January 13, 2016 2:59 pm

Archaeologists uncover Britain’s Bronze Age ‘Pompeii’

Late Iron Age baldric ring with La Tène style decoration, probably part of a shoulder belt for carrying a sword, found in the peat which formed in the Must Farm palaeochannel when then the watercourse became entirely choked by sediment at the end of the first millennium BC.

© Cambridge Archaeological Unit

It is an archaeological site that some are calling Britain’s “Pompeii.”

In 2011, archaeologists uncovered a site in East Anglia that had been lost in a river about 3,000 years ago. While they continue their work, on Monday, they showcased some of the best-preserved artifacts in Britain’s history.

British archaeologists have uncovered Bronze Age homes in East Anglia in the United Kingdom with extremely well-preserved artifacts.

© Cambridge Archaeological Unit/Photo by Dave Webb

The archaeologists uncovered large circular houses that had been on stilts.
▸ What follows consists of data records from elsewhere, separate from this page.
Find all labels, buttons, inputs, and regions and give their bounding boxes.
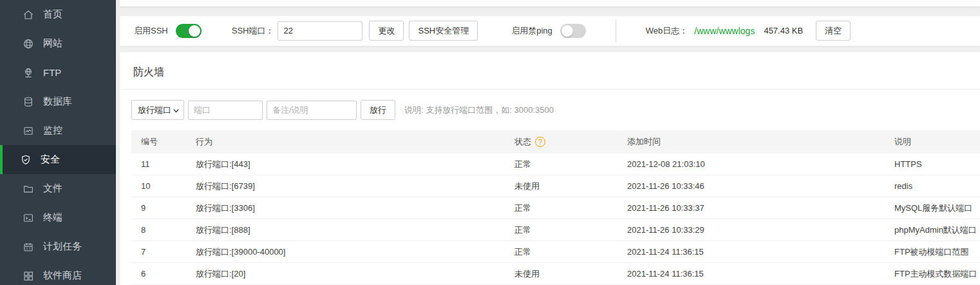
sidebar-item-label: 终端 — [43, 211, 62, 224]
col-header-added: 添加时间 — [617, 136, 885, 148]
sidebar-item-monitor[interactable]: 监控 — [0, 116, 116, 145]
sidebar-item-ftp[interactable]: FTP — [0, 58, 116, 87]
home-icon — [23, 9, 34, 21]
database-icon — [23, 96, 34, 108]
baota-panel: 首页 网站 FTP 数据库 监控 安全 — [0, 0, 980, 285]
cell-id: 8 — [131, 225, 186, 235]
sidebar-item-appstore[interactable]: 软件商店 — [0, 261, 116, 285]
toggle-knob — [561, 25, 573, 37]
cell-status: 未使用 — [505, 268, 617, 280]
table-row: 7 放行端口:[39000-40000] 正常 2021-11-24 11:36… — [131, 241, 980, 263]
table-row: 6 放行端口:[20] 未使用 2021-11-24 11:36:15 FTP主… — [131, 263, 980, 285]
sidebar-item-terminal[interactable]: 终端 — [0, 203, 116, 232]
sidebar-item-cron[interactable]: 计划任务 — [0, 232, 116, 261]
cell-note: HTTPS — [885, 159, 980, 169]
ssh-toggle[interactable] — [176, 24, 202, 38]
divider — [120, 89, 980, 90]
col-header-status: 状态 ? — [505, 136, 617, 148]
col-header-action: 行为 — [186, 136, 505, 148]
table-row: 9 放行端口:[3306] 正常 2021-11-26 10:33:37 MyS… — [131, 197, 980, 219]
table-row: 11 放行端口:[443] 正常 2021-12-08 21:03:10 HTT… — [131, 153, 980, 175]
cell-action: 放行端口:[888] — [186, 224, 505, 236]
cell-added-time: 2021-12-08 21:03:10 — [617, 159, 885, 169]
cell-added-time: 2021-11-24 11:36:15 — [617, 269, 885, 279]
sidebar-item-site[interactable]: 网站 — [0, 29, 116, 58]
cell-status: 正常 — [505, 246, 617, 258]
sidebar-item-label: 计划任务 — [43, 241, 82, 253]
sidebar-item-security[interactable]: 安全 — [0, 145, 116, 174]
toggle-knob — [189, 25, 200, 37]
weblog-label: Web日志： — [646, 25, 688, 37]
ssh-security-button[interactable]: SSH安全管理 — [409, 21, 478, 41]
sidebar-item-label: 监控 — [43, 124, 62, 137]
table-row: 8 放行端口:[888] 正常 2021-11-26 10:33:29 phpM… — [131, 219, 980, 241]
globe-icon — [23, 38, 34, 50]
calendar-icon — [23, 241, 34, 253]
sidebar-item-label: 软件商店 — [43, 270, 82, 282]
sidebar-item-label: 数据库 — [43, 95, 72, 108]
status-help-icon[interactable]: ? — [535, 137, 545, 147]
enable-ssh-field: 启用SSH — [134, 24, 202, 38]
cell-added-time: 2021-11-26 10:33:46 — [617, 181, 885, 191]
cell-added-time: 2021-11-26 10:33:29 — [617, 225, 885, 235]
weblog-path-link[interactable]: /www/wwwlogs — [694, 26, 755, 36]
app-grid-icon — [23, 270, 34, 282]
cell-added-time: 2021-11-26 10:33:37 — [617, 203, 885, 213]
firewall-hint: 说明: 支持放行端口范围，如: 3000:3500 — [404, 104, 554, 116]
cell-note: redis — [885, 181, 980, 191]
disable-ping-label: 启用禁ping — [511, 25, 552, 37]
rule-type-select[interactable]: 放行端口 — [131, 100, 184, 120]
sidebar-item-database[interactable]: 数据库 — [0, 87, 116, 116]
cell-action: 放行端口:[443] — [186, 159, 505, 170]
firewall-title: 防火墙 — [131, 52, 968, 89]
monitor-icon — [23, 125, 34, 137]
ssh-settings-panel: 启用SSH SSH端口： 更改 SSH安全管理 启用禁ping Web日志： /… — [120, 16, 980, 46]
col-header-note: 说明 — [885, 136, 980, 148]
sidebar-item-files[interactable]: 文件 — [0, 174, 116, 203]
cell-action: 放行端口:[20] — [186, 268, 505, 280]
col-header-id: 编号 — [131, 136, 186, 148]
vertical-divider — [616, 19, 616, 43]
cell-action: 放行端口:[6739] — [186, 181, 505, 192]
cell-action: 放行端口:[39000-40000] — [186, 246, 505, 258]
firewall-table: 编号 行为 状态 ? 添加时间 说明 11 放行端口:[443] — [131, 130, 980, 285]
cell-status: 正常 — [505, 224, 617, 236]
cell-id: 9 — [131, 203, 186, 213]
cell-note: MySQL服务默认端口 — [885, 202, 980, 214]
table-row: 10 放行端口:[6739] 未使用 2021-11-26 10:33:46 r… — [131, 175, 980, 197]
cell-status: 正常 — [505, 202, 617, 214]
sidebar: 首页 网站 FTP 数据库 监控 安全 — [0, 0, 116, 285]
terminal-icon — [23, 212, 34, 224]
weblog-field: Web日志： /www/wwwlogs 457.43 KB 清空 — [646, 21, 851, 41]
port-input[interactable] — [188, 101, 263, 120]
cell-note: FTP主动模式数据端口 — [885, 268, 980, 280]
sidebar-item-label: FTP — [43, 67, 61, 78]
ssh-port-label: SSH端口： — [232, 25, 274, 37]
folder-icon — [23, 183, 34, 195]
cell-added-time: 2021-11-24 11:36:15 — [617, 247, 885, 257]
change-port-button[interactable]: 更改 — [369, 21, 404, 41]
enable-ssh-label: 启用SSH — [134, 25, 168, 37]
table-body: 11 放行端口:[443] 正常 2021-12-08 21:03:10 HTT… — [131, 153, 980, 285]
cell-note: phpMyAdmin默认端口 — [885, 224, 980, 236]
sidebar-item-home[interactable]: 首页 — [0, 0, 116, 29]
allow-port-button[interactable]: 放行 — [361, 100, 395, 120]
shield-icon — [20, 154, 32, 166]
firewall-form: 放行端口 放行 说明: 支持放行端口范围，如: 3000:3500 — [131, 100, 968, 120]
cell-note: FTP被动模端口范围 — [885, 246, 980, 258]
note-input[interactable] — [267, 101, 357, 120]
disable-ping-field: 启用禁ping — [511, 24, 586, 38]
sidebar-item-label: 网站 — [43, 37, 62, 50]
firewall-panel: 防火墙 放行端口 放行 说明: 支持放行端口范围，如: 3000:3500 — [120, 52, 980, 285]
cell-status: 未使用 — [505, 181, 617, 192]
cell-id: 6 — [131, 269, 186, 279]
sidebar-item-label: 安全 — [41, 153, 60, 166]
ping-toggle[interactable] — [560, 24, 586, 38]
main-content: 启用SSH SSH端口： 更改 SSH安全管理 启用禁ping Web日志： /… — [116, 0, 980, 285]
weblog-size: 457.43 KB — [764, 26, 803, 35]
ssh-port-input[interactable] — [278, 21, 363, 41]
cell-id: 11 — [131, 159, 186, 169]
clear-log-button[interactable]: 清空 — [816, 21, 851, 41]
top-bar — [120, 0, 980, 6]
sidebar-item-label: 文件 — [43, 182, 62, 195]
Consumed by fire, they plunged into a river, covered over with silt, which is why the artifacts have been so well-preserved.

Ancient glass beads from 3,000 years ago, uncovered by archaeologists in East Anglia in the United Kingdom.
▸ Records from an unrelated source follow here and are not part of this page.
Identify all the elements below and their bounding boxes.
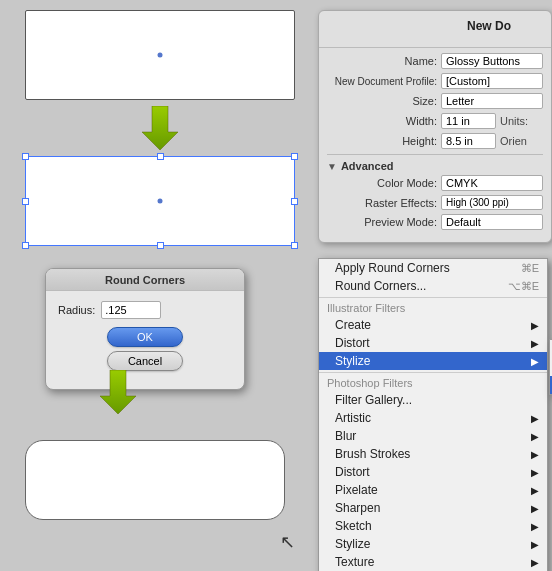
height-row: Height: 8.5 in Orien [319,133,551,149]
name-row: Name: Glossy Buttons [319,53,551,69]
submenu-arrow: ▶ [531,467,539,478]
width-value: 11 in [441,113,496,129]
color-mode-row: Color Mode: CMYK [319,175,551,191]
submenu-arrow: ▶ [531,431,539,442]
preview-value: Default [441,214,543,230]
divider [327,154,543,155]
size-row: Size: Letter [319,93,551,109]
submenu-arrow: ▶ [531,557,539,568]
new-doc-panel: New Do Name: Glossy Buttons New Document… [318,10,552,243]
menu-sharpen[interactable]: Sharpen ▶ [319,499,547,517]
dialog-buttons: OK Cancel [58,327,232,379]
menu-item-label: Blur [335,429,356,443]
menu-texture[interactable]: Texture ▶ [319,553,547,571]
raster-label: Raster Effects: [327,197,437,209]
context-menu[interactable]: Apply Round Corners ⌘E Round Corners... … [318,258,548,571]
panel-title: New Do [435,19,543,33]
color-mode-label: Color Mode: [327,177,437,189]
menu-blur[interactable]: Blur ▶ [319,427,547,445]
submenu-arrow: ▶ [531,539,539,550]
submenu-arrow: ▶ [531,356,539,367]
svg-marker-0 [142,106,178,150]
handle-tr [291,153,298,160]
menu-shortcut: ⌘E [521,262,539,275]
menu-stylize2[interactable]: Stylize ▶ [319,535,547,553]
submenu-arrow: ▶ [531,320,539,331]
size-label: Size: [327,95,437,107]
profile-value: [Custom] [441,73,543,89]
advanced-arrow-icon: ▼ [327,161,337,172]
handle-bl [22,242,29,249]
step3-rounded-rect [25,440,285,520]
units-label: Units: [500,115,528,127]
round-corners-dialog: Round Corners Radius: OK Cancel [45,268,245,390]
raster-value: High (300 ppi) [441,195,543,210]
menu-item-label: Sharpen [335,501,380,515]
preview-row: Preview Mode: Default [319,214,551,230]
submenu-arrow: ▶ [531,449,539,460]
ok-button[interactable]: OK [107,327,183,347]
menu-item-label: Round Corners... [335,279,426,293]
radius-input[interactable] [101,301,161,319]
arrow-2 [100,370,136,414]
center-dot-2 [158,199,163,204]
menu-brush-strokes[interactable]: Brush Strokes ▶ [319,445,547,463]
profile-label: New Document Profile: [327,76,437,87]
handle-mr [291,198,298,205]
cancel-button[interactable]: Cancel [107,351,183,371]
menu-item-label: Artistic [335,411,371,425]
step2-container [20,156,300,256]
handle-br [291,242,298,249]
menu-distort[interactable]: Distort ▶ [319,334,547,352]
size-value: Letter [441,93,543,109]
menu-filter-gallery[interactable]: Filter Gallery... [319,391,547,409]
menu-item-label: Distort [335,336,370,350]
separator-2 [319,372,547,373]
tutorial-steps [10,10,310,260]
handle-tl [22,153,29,160]
page-cursor: ↖ [280,531,295,553]
radius-label: Radius: [58,304,95,316]
menu-item-label: Pixelate [335,483,378,497]
step3-container [15,432,295,520]
step2-rect [25,156,295,246]
menu-item-label: Filter Gallery... [335,393,412,407]
handle-tm [157,153,164,160]
name-value: Glossy Buttons [441,53,543,69]
photoshop-filters-label: Photoshop Filters [319,375,547,391]
raster-row: Raster Effects: High (300 ppi) [319,195,551,210]
arrow-1 [142,106,178,150]
menu-artistic[interactable]: Artistic ▶ [319,409,547,427]
menu-pixelate[interactable]: Pixelate ▶ [319,481,547,499]
preview-label: Preview Mode: [327,216,437,228]
separator-1 [319,297,547,298]
menu-create[interactable]: Create ▶ [319,316,547,334]
menu-stylize[interactable]: Stylize ▶ [319,352,547,370]
menu-item-label: Stylize [335,354,370,368]
menu-item-label: Stylize [335,537,370,551]
menu-apply-round-corners[interactable]: Apply Round Corners ⌘E [319,259,547,277]
dialog-title: Round Corners [46,269,244,291]
orient-label: Orien [500,135,527,147]
submenu-arrow: ▶ [531,521,539,532]
submenu-arrow: ▶ [531,338,539,349]
submenu-arrow: ▶ [531,503,539,514]
menu-distort2[interactable]: Distort ▶ [319,463,547,481]
handle-bm [157,242,164,249]
submenu-arrow: ▶ [531,413,539,424]
menu-sketch[interactable]: Sketch ▶ [319,517,547,535]
menu-item-label: Sketch [335,519,372,533]
menu-round-corners[interactable]: Round Corners... ⌥⌘E [319,277,547,295]
menu-item-label: Texture [335,555,374,569]
color-mode-value: CMYK [441,175,543,191]
radius-row: Radius: [58,301,232,319]
menu-item-label: Distort [335,465,370,479]
submenu-arrow: ▶ [531,485,539,496]
step1-rect [25,10,295,100]
advanced-row: ▼ Advanced [319,160,551,172]
right-panel: New Do Name: Glossy Buttons New Document… [318,10,552,243]
menu-item-label: Apply Round Corners [335,261,450,275]
illustrator-filters-label: Illustrator Filters [319,300,547,316]
menu-item-label: Brush Strokes [335,447,410,461]
profile-row: New Document Profile: [Custom] [319,73,551,89]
© Cambridge Archaeological Unit

“A dramatic fire 3,000 years ago combined with subsequent waterlogged preservation has left to us a frozen moment in time, which gives us a graphic picture of life in the Bronze Age. We are learning more about the food our ancestors ate, and the pottery they used to cook and serve it,” said Duncan Wilson, chief executive of Historic England, which is part of the team.
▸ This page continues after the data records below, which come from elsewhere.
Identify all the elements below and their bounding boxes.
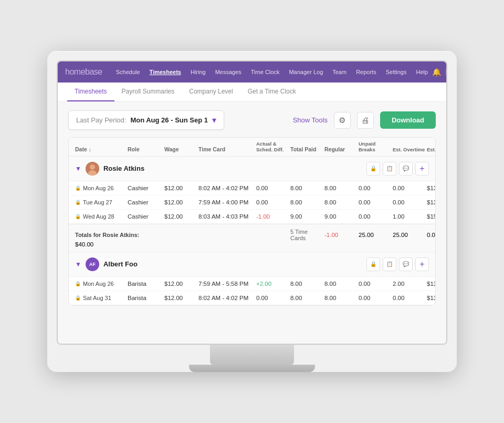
cell-diff: -1.00 <box>256 213 290 220</box>
cell-diff: +2.00 <box>256 281 290 287</box>
cell-role: Cashier <box>128 185 164 191</box>
cell-diff: 0.00 <box>256 199 290 205</box>
col-unpaidbreaks: Unpaid Breaks <box>359 141 393 153</box>
employee-header-rosie: ▼ Rosie Atkins 🔒 <box>69 157 435 181</box>
nav-timesheets[interactable]: Timesheets <box>145 67 185 77</box>
cell-estovertime: 0.00 <box>393 295 427 301</box>
col-estovertime: Est. Overtime <box>393 141 427 153</box>
cell-timecard: 7:59 AM - 5:58 PM <box>198 281 256 287</box>
cell-unpaidbreaks: 0.00 <box>359 213 393 220</box>
message-icon: 💬 <box>403 166 409 171</box>
add-action-albert[interactable]: + <box>415 257 429 271</box>
table-row: 🔒 Mon Aug 26 Cashier $12.00 8:02 AM - 4:… <box>69 181 435 195</box>
nav-help[interactable]: Help <box>412 67 432 77</box>
table-row: 🔒 Wed Aug 28 Cashier $12.00 8:03 AM - 4:… <box>69 210 435 224</box>
tab-timesheets[interactable]: Timesheets <box>67 82 114 101</box>
svg-point-1 <box>90 164 95 170</box>
table-row: 🔒 Sat Aug 31 Barista $12.00 8:02 AM - 4:… <box>69 291 435 305</box>
nav-timeclock[interactable]: Time Clock <box>247 67 284 77</box>
cell-role: Cashier <box>128 199 164 205</box>
cell-unpaidbreaks: 0.00 <box>359 185 393 191</box>
avatar-albert: AF <box>86 257 99 271</box>
lock-icon: 🔒 <box>370 166 376 171</box>
cell-estovertime: 2.00 <box>393 281 427 287</box>
cell-timecard: 8:02 AM - 4:02 PM <box>198 295 256 301</box>
lock-icon: 🔒 <box>75 200 81 205</box>
cell-regular: 9.00 <box>324 213 359 220</box>
cell-date: 🔒 Tue Aug 27 <box>75 199 128 205</box>
lock-action-albert[interactable]: 🔒 <box>366 257 380 271</box>
emp-name-albert: Albert Foo <box>103 260 362 268</box>
settings-icon-button[interactable]: ⚙ <box>334 112 351 129</box>
cell-estwages: $134.00 <box>427 295 436 301</box>
download-button[interactable]: Download <box>380 111 436 129</box>
edit-icon: 📋 <box>386 166 393 171</box>
nav-schedule[interactable]: Schedule <box>112 67 144 77</box>
col-timecard: Time Card <box>198 141 256 153</box>
totals-timecards-rosie: 5 Time Cards <box>290 229 324 241</box>
nav-settings[interactable]: Settings <box>382 67 411 77</box>
edit-action-rosie[interactable]: 📋 <box>383 162 396 176</box>
tab-payroll-summaries[interactable]: Payroll Summaries <box>114 82 182 101</box>
nav-messages[interactable]: Messages <box>211 67 246 77</box>
nav-team[interactable]: Team <box>328 67 351 77</box>
lock-icon: 🔒 <box>75 295 81 301</box>
tab-get-time-clock[interactable]: Get a Time Clock <box>240 82 303 101</box>
tab-company-level[interactable]: Company Level <box>182 82 240 101</box>
col-role: Role <box>128 141 164 153</box>
cell-estwages: $152.00 <box>427 213 436 220</box>
cell-regular: 8.00 <box>324 185 359 191</box>
add-action-rosie[interactable]: + <box>415 162 429 176</box>
subnav: Timesheets Payroll Summaries Company Lev… <box>58 82 446 102</box>
cell-wage: $12.00 <box>164 185 198 191</box>
bell-icon[interactable]: 🔔 <box>432 68 441 76</box>
print-icon-button[interactable]: 🖨 <box>357 112 374 129</box>
period-selector[interactable]: Last Pay Period: Mon Aug 26 - Sun Sep 1 … <box>68 110 224 130</box>
brand-logo: homebase <box>65 67 102 77</box>
totals-unpaidbreaks: 0.00 <box>427 232 436 238</box>
lock-action-rosie[interactable]: 🔒 <box>366 162 380 176</box>
monitor-stand <box>210 345 294 365</box>
employee-header-albert: ▼ AF Albert Foo 🔒 📋 💬 <box>69 252 435 277</box>
nav-hiring[interactable]: Hiring <box>186 67 210 77</box>
emp-actions-rosie: 🔒 📋 💬 + <box>366 162 429 176</box>
collapse-arrow-albert[interactable]: ▼ <box>75 261 81 268</box>
col-estwages: Est. Wages <box>427 141 436 153</box>
show-tools-button[interactable]: Show Tools <box>293 116 328 124</box>
content-area: Last Pay Period: Mon Aug 26 - Sun Sep 1 … <box>58 102 446 344</box>
store-selector[interactable]: Lucy's Bagels ▾ <box>445 64 447 80</box>
col-diff: Actual &Sched. Diff. <box>256 141 290 153</box>
employee-section-rosie: ▼ Rosie Atkins 🔒 <box>69 157 435 252</box>
cell-regular: 8.00 <box>324 295 359 301</box>
brand-base: base <box>85 67 102 76</box>
cell-wage: $12.00 <box>164 295 198 301</box>
totals-diff: -1.00 <box>324 232 359 238</box>
message-action-rosie[interactable]: 💬 <box>399 162 413 176</box>
nav-reports[interactable]: Reports <box>352 67 381 77</box>
nav-right: 🔔 Lucy's Bagels ▾ L Lucy ▾ <box>432 64 447 80</box>
nav-links: Schedule Timesheets Hiring Messages Time… <box>112 67 432 77</box>
cell-totalpaid: 8.00 <box>290 185 324 191</box>
message-action-albert[interactable]: 💬 <box>399 257 413 271</box>
message-icon: 💬 <box>403 261 409 267</box>
col-date: Date ↓ <box>75 141 128 153</box>
print-icon: 🖨 <box>361 116 369 125</box>
collapse-arrow-rosie[interactable]: ▼ <box>75 165 81 172</box>
nav-managerlog[interactable]: Manager Log <box>285 67 327 77</box>
table-header: Date ↓ Role Wage Time Card Actual &Sched… <box>69 138 435 157</box>
col-wage: Wage <box>164 141 198 153</box>
edit-action-albert[interactable]: 📋 <box>383 257 396 271</box>
cell-date: 🔒 Sat Aug 31 <box>75 295 128 301</box>
lock-icon: 🔒 <box>75 185 81 191</box>
cell-regular: 8.00 <box>324 199 359 205</box>
totals-label-rosie: Totals for Rosie Atkins: <box>75 232 198 238</box>
cell-estwages: $134.00 <box>427 281 436 287</box>
period-chevron-icon: ▾ <box>212 115 216 125</box>
totals-regular: 25.00 <box>393 232 427 238</box>
cell-unpaidbreaks: 0.00 <box>359 295 393 301</box>
col-totalpaid: Total Paid <box>290 141 324 153</box>
period-value: Mon Aug 26 - Sun Sep 1 <box>130 116 208 124</box>
cell-date: 🔒 Wed Aug 28 <box>75 213 128 220</box>
totals-totalpaid: 25.00 <box>359 232 393 238</box>
lock-icon: 🔒 <box>75 214 81 219</box>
Archaeologists uncover the charred wooden roof structure of a 3,000 year old round house.

© Cambridge Archaeological Unit

The artifacts were so well-preserved, in fact, that pots with meals still inside were found. Other items included textiles, small cups, bowls, jars and glass beads. Even footprints were found in the sediment, leading the researchers to suspect that the inhabitants were forced to leave their dwellings quickly.

The findings allow researchers to gain better insight into the Bronze Age, providing clues as to how our prehistoric ancestors lived.